Advances in statistical learning with the development of new multivariate and machine learning algorithms capable of dealing with high-dimensional data [e.g. support vector machines and orthogonal projection to latent structures (OPLS)] could enable the development of new diagnostic tools based on structural MRI data [6, 7]. These techniques, based on the principle of multivariate statistics, can be used to perform studies across multiple dimensions of data, whilst taking into account the effects of all variables on the responses of interest.
Published neuroimaging results are usually difficult to compare because of two main issues: sample size and unaligned MRI acquisition protocols. We have shown previously that the pattern of structural brain differences is similar when comparing two large cohorts with aligned MRI acquisition protocol, regardless of the demographic characteristics . Results from combined large datasets with long follow-up periods would be easier to extrapolate to the general population, giving a more complete picture of dementia/AD. It is anticipated that this will lead to an earlier diagnosis for individual subjects and provide suitable markers for treatment response.
The main goal of this study was to derive an MRI-based severity index, based on multiple MRI features, with potential clinical value for estimating the future clinical progression of subjects with MCI. We used baseline MRI data from two large multicentre cohorts, the AddNeuroMed, a part of Innovative Medicines in Europe (InnoMed) project and the Alzheimer's Disease Neuroimaging Initiative (ADNI) studies. On the basis of volumetric and cortical thickness measures, and using the AD cases and healthy control (CTL) subjects as training sets, we used the multivariate technique OPLS to generate a severity index. The index was then estimated for subjects with MCI and the accuracy of classification was evaluated using the available follow-up clinical diagnosis as a priori information. Analysis was performed to investigate the cognitive profile of the subjects and the influence of the apolipoprotein E4 (ApoE4) status in connection with the severity index. We also investigated whether additional characteristics of the study subjects (age, education, cognitive profile and ApoE4 status) validate the severity index in those with MCI who did not progress to AD during the study period.
Material and methods
Data of subjects from two large multicentre studies, AddNeuroMed and ADNI, were used for this study.

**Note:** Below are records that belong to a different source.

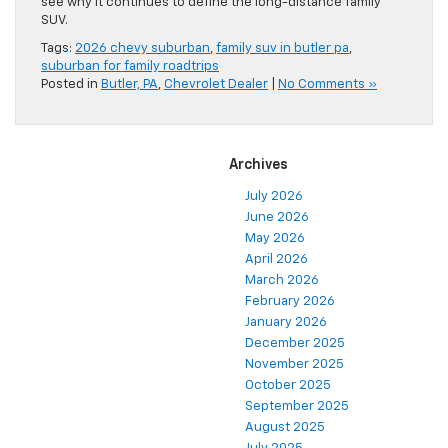
see why it continues to define the long-distance family
SUV.
Tags:
2026 chevy suburban
,
family suv in butler pa
,
suburban for family roadtrips
Posted in
Butler, PA
,
Chevrolet Dealer
|
No Comments »
Archives
July 2026
June 2026
May 2026
April 2026
March 2026
February 2026
January 2026
December 2025
November 2025
October 2025
September 2025
August 2025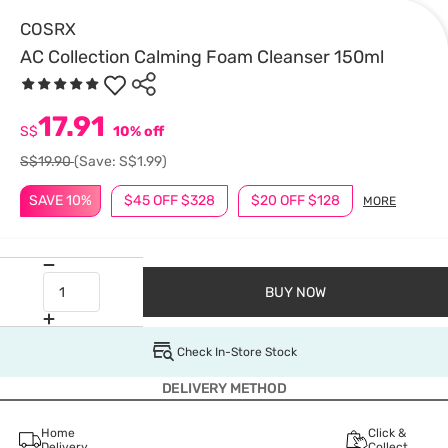
COSRX
AC Collection Calming Foam Cleanser 150ml
17.91
S$
10% off
S$19.90
(Save: S$1.99)
SAVE 10%
$45 OFF $328
$20 OFF $128
MORE
BUY NOW
Check In-Store Stock
DELIVERY METHOD
Home
Click &
Delivery
Collect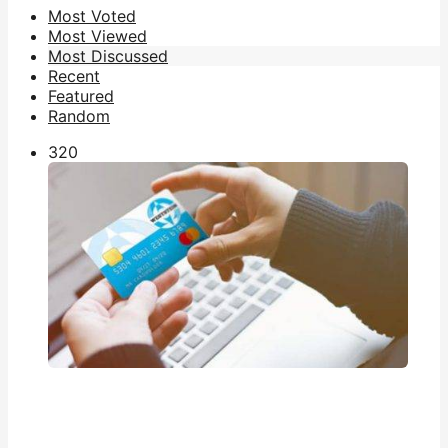
Most Voted
Most Viewed
Most Discussed
Recent
Featured
Random
32
0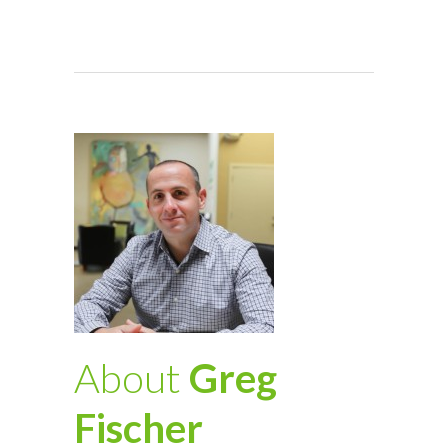
About
Greg
Fischer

The AddNeuroMed project is part of the InnoMed European Union FP6 programme, designed to develop and validate novel surrogate markers in AD. It includes a human neuroimaging component [9, 10] which combines MRI data with other biomarker and clinical information. Data were collected from six different sites across Europe: University of Kuopio, Finland; University of Perugia, Italy; Aristotle University of Thessaloniki, Greece; King's College London, UK; University of Łodz, Poland; and University of Toulouse, France. Written consent was obtained from research participants where possible; in those individuals in whom capacity was compromised by dementia, assent from the patient and written consent from a relative, according to local laws, was obtained. This study was approved by ethical review boards in each participating country. A total of 348 subjects from the AddNeuroMed project were included in this study: 119 AD patients, 119 MCI patients and 110 healthy CTL subjects.
Data from the ADNI cohort were obtained from the ADNI database (www.loni.ucla.edu/ADNI). ADNI was launched in 2003 by the National Institute on Aging, the National Institute of Biomedical Imaging and Bioengineering, the Food and Drug Administration, private pharmaceutical companies and nonprofit organizations as a 5-year public–private partnership. The primary goal of ADNI has been to test whether serial MRI, of MCI and early AD could establish a set of sensitive and specific markers of very early AD progression to aid researchers and clinicians to develop new treatments and monitor their effectiveness, as well as lessen the duration and cost of clinical trials. Subjects aged 55–90 years from more than 50 sites across the USA and Canada participated in the ADNI study; more detailed information is available at www.adni-info.org. For the present study, 716 subjects were included from the ADNI cohort: 176 AD patients, 315 MCI patients and 225 healthy CTL subjects.
Inclusion and exclusion criteria
For the AddNeuroMed cohort, inclusion criteria for the AD group were the National Institute of Neurological and Communicative Disorders and Stroke and the Alzheimer's Disease and Related Disorders Association and Diagnostic and Statistical Manual of Mental Disorders (DSM-IV)  criteria for probable AD, Mini Mental State Examination (MMSE) score between 12 and 28, age 65 years or above. Exclusion criteria were significant neurological or psychiatric illness other than AD, significant unstable systematic illness or organ failure. All AD subjects had a Clinical Dementia Rating (CDR) scale score of ≥0.5.
Criteria for inclusion in the CTL and MCI groups were MMSE score between 24 and 30, Geriatric Depression Scale score of <5, age 65 years or above, stable medication and good general health, whereas exclusion criteria were DSM-IV criteria for dementia, significant neurological or psychiatric illness other than AD, significant unstable systematic illness or organ failure. Discrimination between patients with MCI and CTL subjects was based on two criteria: (i) CDR score of 0 for CTL subjects and CDR of 0.5 for those with MCI; and (ii) reported occurrence of memory problems (by subject or informant) for MCI patients.
Clinical dementia rating, MMSE and the Consortium to Establish a Registry for Alzheimer's disease (CERAD) cognitive battery scores were assessed for each subject. The CERAD cognitive battery was replaced with the Alzheimer's disease Assessment Scale (ADAS-Cog) for patients with AD. This cognitive test is specially designed for AD trials . Both the ADAS-Cog and the CERAD battery use the same 10-word recall task, although the scoring in the two tests is in the opposite direction. The mean number of words that were not recalled in the word list of the CERAD immediate recall task was calculated. The variable obtained was termed ADAS1, corresponding to the first subtest of ADAS-Cog. This was performed to provide comparable measures for the ADNI and AddNeuroMed cohorts.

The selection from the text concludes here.